**To do**
Check each line of the data, and copy those where "vamos" appears.
─── Record extracts
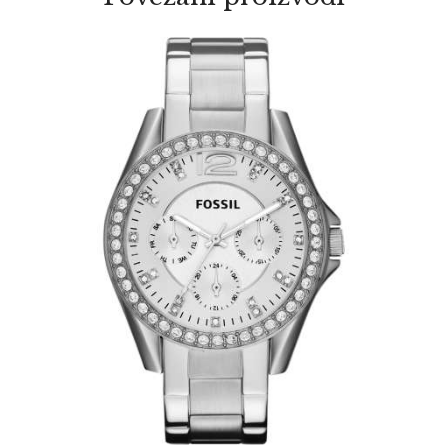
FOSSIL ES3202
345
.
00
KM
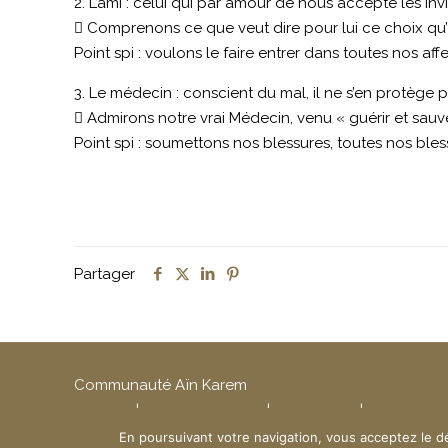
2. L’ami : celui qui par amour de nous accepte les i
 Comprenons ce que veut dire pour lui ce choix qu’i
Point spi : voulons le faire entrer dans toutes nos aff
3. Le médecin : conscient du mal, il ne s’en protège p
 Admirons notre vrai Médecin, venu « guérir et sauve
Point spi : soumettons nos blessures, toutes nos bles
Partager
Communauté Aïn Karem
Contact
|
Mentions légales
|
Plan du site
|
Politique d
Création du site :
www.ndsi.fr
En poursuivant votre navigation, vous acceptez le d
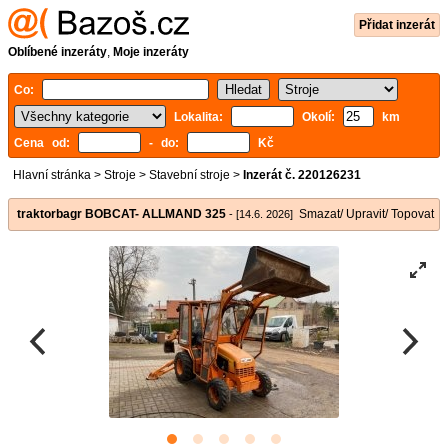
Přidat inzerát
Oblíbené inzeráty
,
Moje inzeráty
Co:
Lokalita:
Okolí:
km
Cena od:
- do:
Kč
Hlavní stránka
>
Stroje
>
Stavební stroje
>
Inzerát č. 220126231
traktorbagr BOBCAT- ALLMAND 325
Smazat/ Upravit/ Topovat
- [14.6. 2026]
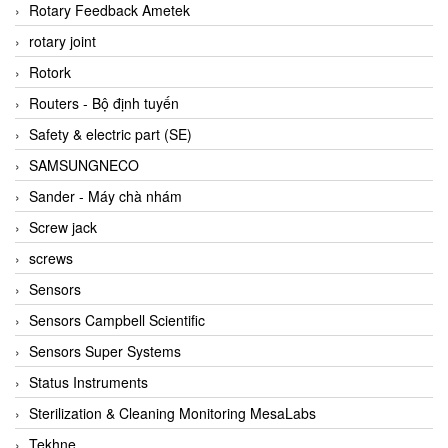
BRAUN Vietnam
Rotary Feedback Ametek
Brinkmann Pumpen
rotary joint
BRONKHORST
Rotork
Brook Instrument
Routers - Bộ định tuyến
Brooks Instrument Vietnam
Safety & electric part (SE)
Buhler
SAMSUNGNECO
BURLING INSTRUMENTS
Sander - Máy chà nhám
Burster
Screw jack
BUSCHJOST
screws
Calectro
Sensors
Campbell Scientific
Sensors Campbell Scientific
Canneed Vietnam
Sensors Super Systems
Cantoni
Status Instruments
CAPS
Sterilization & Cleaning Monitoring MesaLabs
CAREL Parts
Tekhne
──────
─── Record extracts
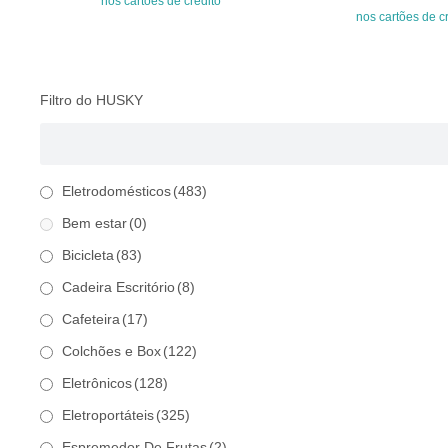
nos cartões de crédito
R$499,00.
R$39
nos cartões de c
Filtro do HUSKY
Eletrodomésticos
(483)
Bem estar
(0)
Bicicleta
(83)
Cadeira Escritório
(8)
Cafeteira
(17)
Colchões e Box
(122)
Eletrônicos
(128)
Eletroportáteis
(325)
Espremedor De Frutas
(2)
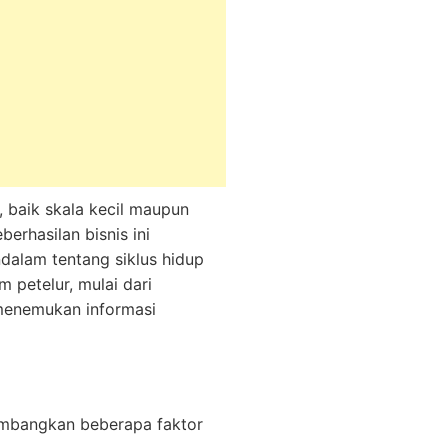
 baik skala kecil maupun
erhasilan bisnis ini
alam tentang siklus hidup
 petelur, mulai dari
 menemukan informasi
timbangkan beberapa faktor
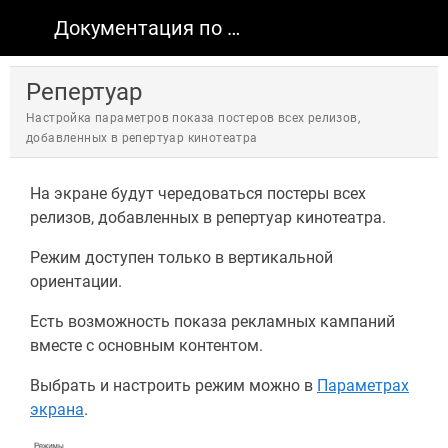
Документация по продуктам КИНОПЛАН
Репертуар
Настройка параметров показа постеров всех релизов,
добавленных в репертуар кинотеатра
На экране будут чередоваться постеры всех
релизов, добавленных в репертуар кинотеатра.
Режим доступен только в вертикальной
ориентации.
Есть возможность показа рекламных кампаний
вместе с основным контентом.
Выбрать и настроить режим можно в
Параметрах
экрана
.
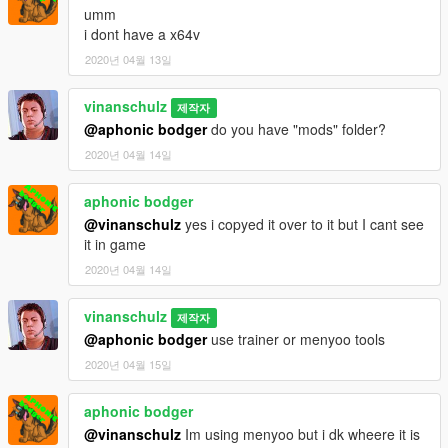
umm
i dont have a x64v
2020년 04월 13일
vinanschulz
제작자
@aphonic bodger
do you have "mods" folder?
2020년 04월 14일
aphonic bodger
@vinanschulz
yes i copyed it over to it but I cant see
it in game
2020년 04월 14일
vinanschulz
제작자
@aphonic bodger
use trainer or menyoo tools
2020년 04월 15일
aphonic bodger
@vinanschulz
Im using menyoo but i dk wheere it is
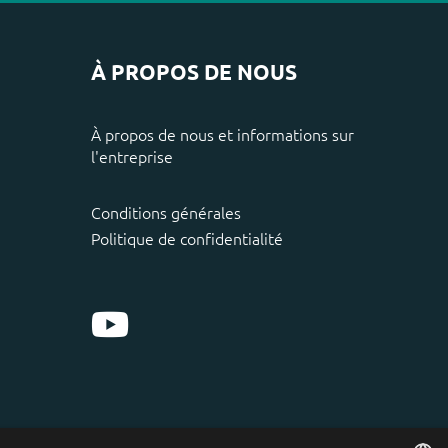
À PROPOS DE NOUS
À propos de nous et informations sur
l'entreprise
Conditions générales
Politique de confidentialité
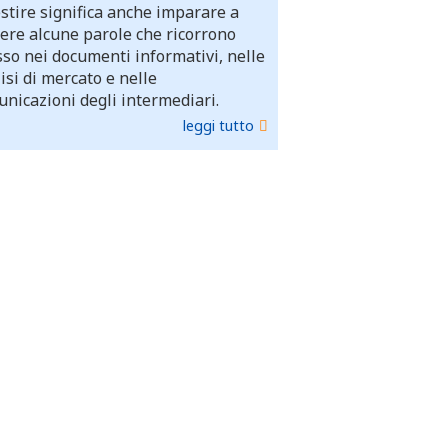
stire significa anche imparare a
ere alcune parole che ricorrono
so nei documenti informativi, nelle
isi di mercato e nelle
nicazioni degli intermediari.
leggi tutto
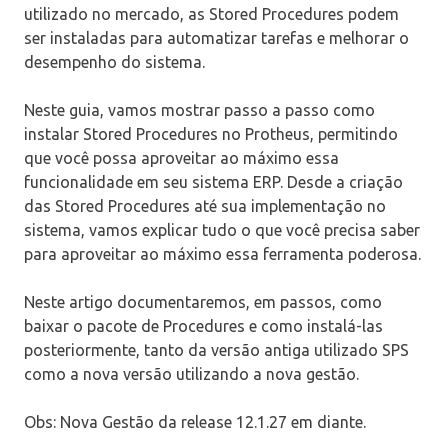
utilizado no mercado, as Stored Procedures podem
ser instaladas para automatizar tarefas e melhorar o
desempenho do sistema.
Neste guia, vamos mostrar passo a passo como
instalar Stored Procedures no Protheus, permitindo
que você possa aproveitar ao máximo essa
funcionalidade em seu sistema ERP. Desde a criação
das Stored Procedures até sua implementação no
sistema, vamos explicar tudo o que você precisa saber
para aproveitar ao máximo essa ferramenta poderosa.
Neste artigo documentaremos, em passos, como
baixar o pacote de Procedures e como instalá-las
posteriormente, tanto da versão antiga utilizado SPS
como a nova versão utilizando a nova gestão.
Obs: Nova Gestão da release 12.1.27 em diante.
──────
**Response to the task**
Neste guia, vamos mostrar passo a passo como
sistema, vamos explicar tudo o que você precisa saber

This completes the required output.